◆ **Task**: All of the data below needs to be set down again, exactly as shown.

Stored items:
========
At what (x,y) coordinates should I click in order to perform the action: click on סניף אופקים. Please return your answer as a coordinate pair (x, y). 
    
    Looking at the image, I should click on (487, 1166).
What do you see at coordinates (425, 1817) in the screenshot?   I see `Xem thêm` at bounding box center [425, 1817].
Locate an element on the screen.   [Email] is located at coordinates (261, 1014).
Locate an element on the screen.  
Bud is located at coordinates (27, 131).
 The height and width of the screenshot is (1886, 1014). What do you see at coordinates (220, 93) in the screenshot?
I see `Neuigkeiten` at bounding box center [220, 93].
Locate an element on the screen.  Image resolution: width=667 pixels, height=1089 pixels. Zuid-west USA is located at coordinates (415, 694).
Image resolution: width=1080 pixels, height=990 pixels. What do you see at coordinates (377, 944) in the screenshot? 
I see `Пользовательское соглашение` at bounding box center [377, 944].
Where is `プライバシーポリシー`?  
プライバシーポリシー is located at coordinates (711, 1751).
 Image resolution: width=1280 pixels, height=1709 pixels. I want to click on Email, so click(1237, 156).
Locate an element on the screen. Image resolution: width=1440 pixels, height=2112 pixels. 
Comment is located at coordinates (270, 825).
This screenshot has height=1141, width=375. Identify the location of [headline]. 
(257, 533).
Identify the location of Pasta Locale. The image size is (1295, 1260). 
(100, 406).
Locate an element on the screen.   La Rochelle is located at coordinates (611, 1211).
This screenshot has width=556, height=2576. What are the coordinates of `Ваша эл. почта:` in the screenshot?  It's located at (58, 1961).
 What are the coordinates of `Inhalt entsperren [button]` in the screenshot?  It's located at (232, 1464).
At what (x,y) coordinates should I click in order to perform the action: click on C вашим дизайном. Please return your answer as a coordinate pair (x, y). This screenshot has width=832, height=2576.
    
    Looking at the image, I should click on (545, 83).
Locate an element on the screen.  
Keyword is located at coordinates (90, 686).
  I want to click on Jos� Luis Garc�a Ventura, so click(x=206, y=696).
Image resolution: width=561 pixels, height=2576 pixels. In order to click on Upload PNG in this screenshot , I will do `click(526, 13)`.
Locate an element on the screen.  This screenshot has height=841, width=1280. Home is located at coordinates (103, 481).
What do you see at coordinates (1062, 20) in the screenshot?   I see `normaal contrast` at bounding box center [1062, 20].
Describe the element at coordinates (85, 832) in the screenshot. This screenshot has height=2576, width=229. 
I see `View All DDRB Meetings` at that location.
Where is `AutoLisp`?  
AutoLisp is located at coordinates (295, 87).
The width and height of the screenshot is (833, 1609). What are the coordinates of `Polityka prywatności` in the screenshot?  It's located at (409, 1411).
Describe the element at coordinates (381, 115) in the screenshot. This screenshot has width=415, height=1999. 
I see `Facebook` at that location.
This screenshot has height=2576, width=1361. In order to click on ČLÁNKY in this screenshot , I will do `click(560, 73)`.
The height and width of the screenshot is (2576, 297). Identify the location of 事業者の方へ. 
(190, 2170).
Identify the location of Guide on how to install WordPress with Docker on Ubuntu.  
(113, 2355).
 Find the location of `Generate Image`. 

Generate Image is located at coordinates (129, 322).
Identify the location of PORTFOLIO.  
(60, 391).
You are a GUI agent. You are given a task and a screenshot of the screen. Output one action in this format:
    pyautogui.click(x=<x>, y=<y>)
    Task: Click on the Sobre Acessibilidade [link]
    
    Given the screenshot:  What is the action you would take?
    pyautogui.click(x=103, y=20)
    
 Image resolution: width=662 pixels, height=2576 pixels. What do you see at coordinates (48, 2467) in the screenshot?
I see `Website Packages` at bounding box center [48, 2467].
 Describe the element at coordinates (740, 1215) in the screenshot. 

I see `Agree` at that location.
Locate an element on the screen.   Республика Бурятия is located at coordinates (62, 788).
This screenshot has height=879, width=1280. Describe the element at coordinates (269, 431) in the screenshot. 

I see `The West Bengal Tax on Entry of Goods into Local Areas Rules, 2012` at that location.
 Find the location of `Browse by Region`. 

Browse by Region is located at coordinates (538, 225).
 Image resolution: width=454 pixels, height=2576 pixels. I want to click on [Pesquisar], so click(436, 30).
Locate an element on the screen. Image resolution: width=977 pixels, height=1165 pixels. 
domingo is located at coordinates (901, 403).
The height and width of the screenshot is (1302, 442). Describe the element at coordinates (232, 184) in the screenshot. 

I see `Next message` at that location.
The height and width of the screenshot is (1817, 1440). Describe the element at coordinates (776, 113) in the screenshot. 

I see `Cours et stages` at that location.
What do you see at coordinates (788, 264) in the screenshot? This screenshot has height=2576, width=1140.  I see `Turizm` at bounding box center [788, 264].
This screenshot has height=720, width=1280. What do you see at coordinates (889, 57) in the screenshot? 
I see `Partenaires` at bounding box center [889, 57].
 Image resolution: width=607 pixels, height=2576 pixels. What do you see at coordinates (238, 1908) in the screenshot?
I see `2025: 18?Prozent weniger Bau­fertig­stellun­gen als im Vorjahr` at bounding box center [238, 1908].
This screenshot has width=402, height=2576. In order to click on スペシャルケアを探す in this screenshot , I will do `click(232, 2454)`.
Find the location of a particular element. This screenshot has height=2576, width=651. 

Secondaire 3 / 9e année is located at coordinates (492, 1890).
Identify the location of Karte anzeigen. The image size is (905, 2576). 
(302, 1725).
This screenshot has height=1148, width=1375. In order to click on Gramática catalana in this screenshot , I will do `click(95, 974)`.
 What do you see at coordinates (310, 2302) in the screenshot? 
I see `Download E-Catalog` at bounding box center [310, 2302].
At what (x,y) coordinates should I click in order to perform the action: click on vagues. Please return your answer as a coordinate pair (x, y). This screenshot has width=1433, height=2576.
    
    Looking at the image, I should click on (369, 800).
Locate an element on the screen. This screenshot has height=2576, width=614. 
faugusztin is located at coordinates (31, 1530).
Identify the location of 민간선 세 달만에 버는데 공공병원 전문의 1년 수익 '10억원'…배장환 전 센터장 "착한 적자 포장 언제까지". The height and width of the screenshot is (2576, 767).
========
◆ **Output of the exercise**:
At what (x,y) coordinates should I click in order to perform the action: click on סניף אופקים. Please return your answer as a coordinate pair (x, y). 
    
    Looking at the image, I should click on (487, 1166).
What do you see at coordinates (425, 1817) in the screenshot?   I see `Xem thêm` at bounding box center [425, 1817].
Locate an element on the screen.   [Email] is located at coordinates (261, 1014).
Locate an element on the screen.  
Bud is located at coordinates (27, 131).
 The height and width of the screenshot is (1886, 1014). What do you see at coordinates (220, 93) in the screenshot?
I see `Neuigkeiten` at bounding box center [220, 93].
Locate an element on the screen.  Image resolution: width=667 pixels, height=1089 pixels. Zuid-west USA is located at coordinates (415, 694).
Image resolution: width=1080 pixels, height=990 pixels. What do you see at coordinates (377, 944) in the screenshot? 
I see `Пользовательское соглашение` at bounding box center [377, 944].
Where is `プライバシーポリシー`?  
プライバシーポリシー is located at coordinates (711, 1751).
 Image resolution: width=1280 pixels, height=1709 pixels. I want to click on Email, so click(1237, 156).
Locate an element on the screen. Image resolution: width=1440 pixels, height=2112 pixels. 
Comment is located at coordinates (270, 825).
This screenshot has height=1141, width=375. Identify the location of [headline]. 
(257, 533).
Identify the location of Pasta Locale. The image size is (1295, 1260). 
(100, 406).
Locate an element on the screen.   La Rochelle is located at coordinates (611, 1211).
This screenshot has width=556, height=2576. What are the coordinates of `Ваша эл. почта:` in the screenshot?  It's located at (58, 1961).
 What are the coordinates of `Inhalt entsperren [button]` in the screenshot?  It's located at (232, 1464).
At what (x,y) coordinates should I click in order to perform the action: click on C вашим дизайном. Please return your answer as a coordinate pair (x, y). This screenshot has width=832, height=2576.
    
    Looking at the image, I should click on (545, 83).
Locate an element on the screen.  
Keyword is located at coordinates (90, 686).
  I want to click on Jos� Luis Garc�a Ventura, so click(x=206, y=696).
Image resolution: width=561 pixels, height=2576 pixels. In order to click on Upload PNG in this screenshot , I will do `click(526, 13)`.
Locate an element on the screen.  This screenshot has height=841, width=1280. Home is located at coordinates (103, 481).
What do you see at coordinates (1062, 20) in the screenshot?   I see `normaal contrast` at bounding box center [1062, 20].
Describe the element at coordinates (85, 832) in the screenshot. This screenshot has height=2576, width=229. 
I see `View All DDRB Meetings` at that location.
Where is `AutoLisp`?  
AutoLisp is located at coordinates (295, 87).
The width and height of the screenshot is (833, 1609). What are the coordinates of `Polityka prywatności` in the screenshot?  It's located at (409, 1411).
Describe the element at coordinates (381, 115) in the screenshot. This screenshot has width=415, height=1999. 
I see `Facebook` at that location.
This screenshot has height=2576, width=1361. In order to click on ČLÁNKY in this screenshot , I will do `click(560, 73)`.
The height and width of the screenshot is (2576, 297). Identify the location of 事業者の方へ. 
(190, 2170).
Identify the location of Guide on how to install WordPress with Docker on Ubuntu.  
(113, 2355).
 Find the location of `Generate Image`. 

Generate Image is located at coordinates (129, 322).
Identify the location of PORTFOLIO.  
(60, 391).
You are a GUI agent. You are given a task and a screenshot of the screen. Output one action in this format:
    pyautogui.click(x=<x>, y=<y>)
    Task: Click on the Sobre Acessibilidade [link]
    
    Given the screenshot:  What is the action you would take?
    pyautogui.click(x=103, y=20)
    
 Image resolution: width=662 pixels, height=2576 pixels. What do you see at coordinates (48, 2467) in the screenshot?
I see `Website Packages` at bounding box center [48, 2467].
 Describe the element at coordinates (740, 1215) in the screenshot. 

I see `Agree` at that location.
Locate an element on the screen.   Республика Бурятия is located at coordinates (62, 788).
This screenshot has height=879, width=1280. Describe the element at coordinates (269, 431) in the screenshot. 

I see `The West Bengal Tax on Entry of Goods into Local Areas Rules, 2012` at that location.
 Find the location of `Browse by Region`. 

Browse by Region is located at coordinates (538, 225).
 Image resolution: width=454 pixels, height=2576 pixels. I want to click on [Pesquisar], so click(436, 30).
Locate an element on the screen. Image resolution: width=977 pixels, height=1165 pixels. 
domingo is located at coordinates (901, 403).
The height and width of the screenshot is (1302, 442). Describe the element at coordinates (232, 184) in the screenshot. 

I see `Next message` at that location.
The height and width of the screenshot is (1817, 1440). Describe the element at coordinates (776, 113) in the screenshot. 

I see `Cours et stages` at that location.
What do you see at coordinates (788, 264) in the screenshot? This screenshot has height=2576, width=1140.  I see `Turizm` at bounding box center [788, 264].
This screenshot has height=720, width=1280. What do you see at coordinates (889, 57) in the screenshot? 
I see `Partenaires` at bounding box center [889, 57].
 Image resolution: width=607 pixels, height=2576 pixels. What do you see at coordinates (238, 1908) in the screenshot?
I see `2025: 18?Prozent weniger Bau­fertig­stellun­gen als im Vorjahr` at bounding box center [238, 1908].
This screenshot has width=402, height=2576. In order to click on スペシャルケアを探す in this screenshot , I will do `click(232, 2454)`.
Find the location of a particular element. This screenshot has height=2576, width=651. 

Secondaire 3 / 9e année is located at coordinates (492, 1890).
Identify the location of Karte anzeigen. The image size is (905, 2576). 
(302, 1725).
This screenshot has height=1148, width=1375. In order to click on Gramática catalana in this screenshot , I will do `click(95, 974)`.
 What do you see at coordinates (310, 2302) in the screenshot? 
I see `Download E-Catalog` at bounding box center [310, 2302].
At what (x,y) coordinates should I click in order to perform the action: click on vagues. Please return your answer as a coordinate pair (x, y). This screenshot has width=1433, height=2576.
    
    Looking at the image, I should click on (369, 800).
Locate an element on the screen. This screenshot has height=2576, width=614. 
faugusztin is located at coordinates (31, 1530).
Identify the location of 민간선 세 달만에 버는데 공공병원 전문의 1년 수익 '10억원'…배장환 전 센터장 "착한 적자 포장 언제까지". The height and width of the screenshot is (2576, 767).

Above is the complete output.